Click Restore Now. You are prompted with a message warning that the System State files will always overwrite the existing files unless restoring to an alternate location. I do not recommend restoring to an alternate location because too many files and too many variables are involved if you try to copy them by hand. Hold your breath and enable the system to overwrite where it wants.
Click Yes to acknowledge the message and proceed. The Restore Progress window opens and the tape drive or removable media begins responding.
When the restore is complete, click Report and review the log to make sure that all files were restored without error.
Close Notepad and return to the Restore Progress window. Click Close to finish the restore. You are prompted to shut down the system. Do not restart. Instead, click No to bypass the restart option and close the Backup program.
At this point, you have completed the System State restoration. If you do not need to restore individual objects or containers, you can restart the domain controller and let it replicate any changes that have occurred since the backup was run. If you want to restore individual components of the Directory, proceed to the next section.
Performing an Authoritative Directory Restoration
Because the authoritatively restored properties have higher PVNs than the replicas on other domain controllers, the properties replicate outward and overwrite other replicas. For this reason, an authoritative restore can result in lots of replication traffic. Schedule it for after hours and pay particular attention to domain controllers at the wrong end of slow WAN links. When you're ready to start, follow Procedure 10.9.
Procedure 10.9 Performing an Authoritative Restore
Open a command session.
From the Ntdsutil: prompt, enter authoritative restore. This opens the authoritative restore: prompt:
authoritative restore: ?
? - Show this help information
Help - Show this help information
Quit - Return to the prior menu
Restore database - Authoritatively restore entire database
Restore database verinc %d - ... and override version increase
Restore object %s - Authoritatively restore an object
Restore object %s verinc %d - ... and override version increase
Restore subtree %s - Authoritatively restore a subtree
Restore subtree %s verinc %d - ... and override version increase
Enter the option corresponding to the item you want to restore. You'll need to know the distinguished name of the item. For instance, if you want to restore a single object, enter restore object cn=BigBoss,ou=Executives,dc=Company,dc=com.
A message window opens prompting you to verify the action. Click Yes to begin the authoritative restore. An example output looks like this:
Opening DIT database...............Done.
The current time is 2001-10-29 19:59.32.
Most recent database update occurred at 2001-10-29 14:27.52.

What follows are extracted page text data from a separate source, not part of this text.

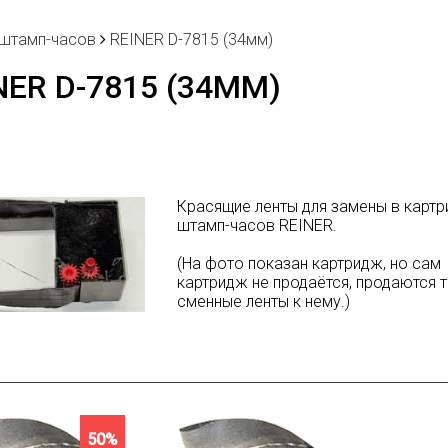
 штамп-часов
REINER D-7815 (34мм)
NER D-7815 (34ММ)
Красящие ленты для замены в карт
штамп-часов REINER.
(На фото показан картридж, но сам
картридж не продаётся, продаются 
сменные ленты к нему.)
50%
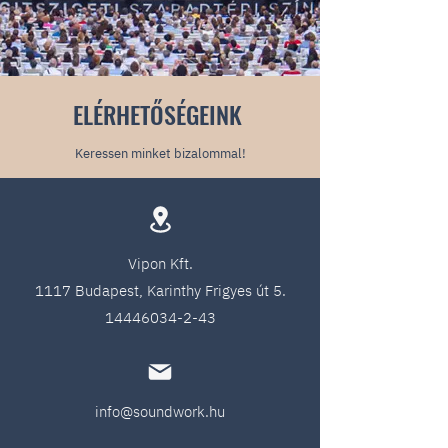
ELÉRHETŐSÉGEINK
Keressen minket bizalommal!
Vipon Kft.
1117 Budapest, Karinthy Frigyes út 5.
14446034-2-43
info@soundwork.hu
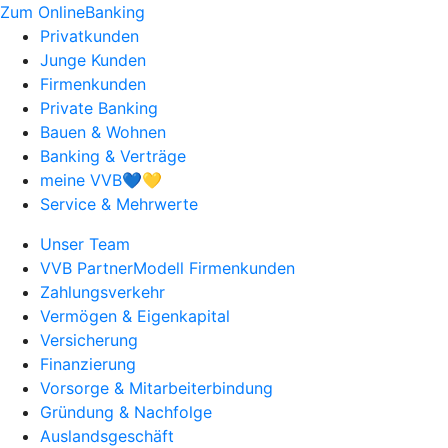
Zum OnlineBanking
Privatkunden
Junge Kunden
Firmenkunden
Private Banking
Bauen & Wohnen
Banking & Verträge
meine VVB💙💛
Service & Mehrwerte
Unser Team
VVB PartnerModell Firmenkunden
Zahlungsverkehr
Vermögen & Eigenkapital
Versicherung
Finanzierung
Vorsorge & Mitarbeiterbindung
Gründung & Nachfolge
Auslandsgeschäft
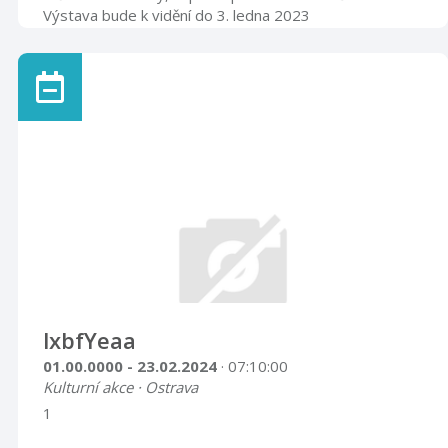
Výstava bude k vidění do 3. ledna 2023
lxbfYeaa
01.00.0000 - 23.02.2024
· 07:10:00
Kulturní akce · Ostrava
1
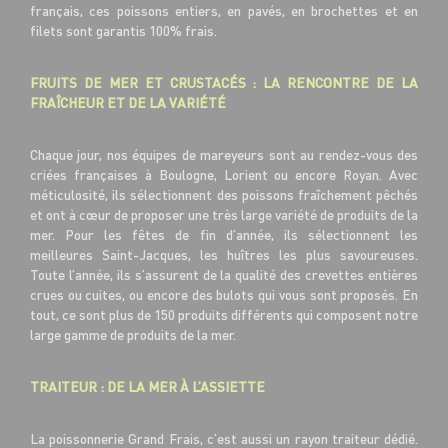
français, ces poissons entiers, en pavés, en brochettes et en
filets sont garantis 100% frais.
FRUITS DE MER ET CRUSTACÉS : LA RENCONTRE DE LA
FRAÎCHEUR ET DE LA VARIÉTÉ
Chaque jour, nos équipes de mareyeurs sont au rendez-vous des
criées françaises à Boulogne, Lorient ou encore Royan. Avec
méticulosité, ils sélectionnent des poissons fraîchement pêchés
et ont à cœur de proposer une très large variété de produits de la
mer. Pour les fêtes de fin d’année, ils sélectionnent les
meilleures Saint-Jacques, les huîtres les plus savoureuses.
Toute l’année, ils s’assurent de la qualité des crevettes entières
crues ou cuites, ou encore des bulots qui vous sont proposés. En
tout, ce sont plus de 150 produits différents qui composent notre
large gamme de produits de la mer.
TRAITEUR : DE LA MER À L’ASSIETTE
La poissonnerie Grand Frais, c’est aussi un rayon traiteur dédié.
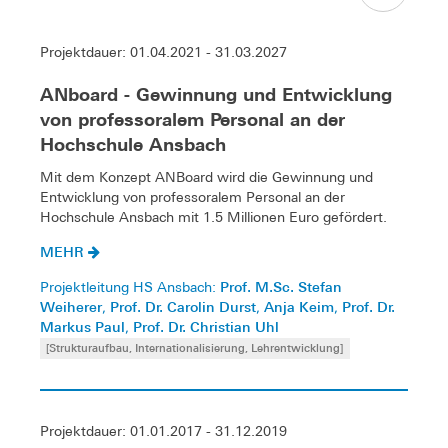
Projektdauer: 01.04.2021 - 31.03.2027
ANboard - Gewinnung und Entwicklung
von professoralem Personal an der
Hochschule Ansbach
Mit dem Konzept ANBoard wird die Gewinnung und
Entwicklung von professoralem Personal an der
Hochschule Ansbach mit 1.5 Millionen Euro gefördert.
MEHR
Prof. M.Sc. Stefan
Projektleitung HS Ansbach:
Weiherer
Prof. Dr. Carolin Durst
Anja Keim
Prof. Dr.
,
,
,
Markus Paul
Prof. Dr. Christian Uhl
,
[Strukturaufbau, Internationalisierung, Lehrentwicklung]
Projektdauer: 01.01.2017 - 31.12.2019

Increasing version numbers by 100000.
Counting records that need updating...
Records found: 000001
Found 000001 records to update.
Successfully updated 000001 records.
Authoritative Restore completed successfully.
If the restore does not complete successfully, you may have a corrupted database. Try doing a soft restore and then a hard repair (as described later in this chapter). Next, retry the authoritative restore. If it still refuses to work, try restoring from tape one more time. Next, try restoring at a different domain controller. Next, call Microsoft Support Services for advice.
Quit out of Ntdsutil and restart the domain controller. When it comes back online, manually force replication.
When the changes converge at all the domain controllers, you should see the restored objects in their original locations.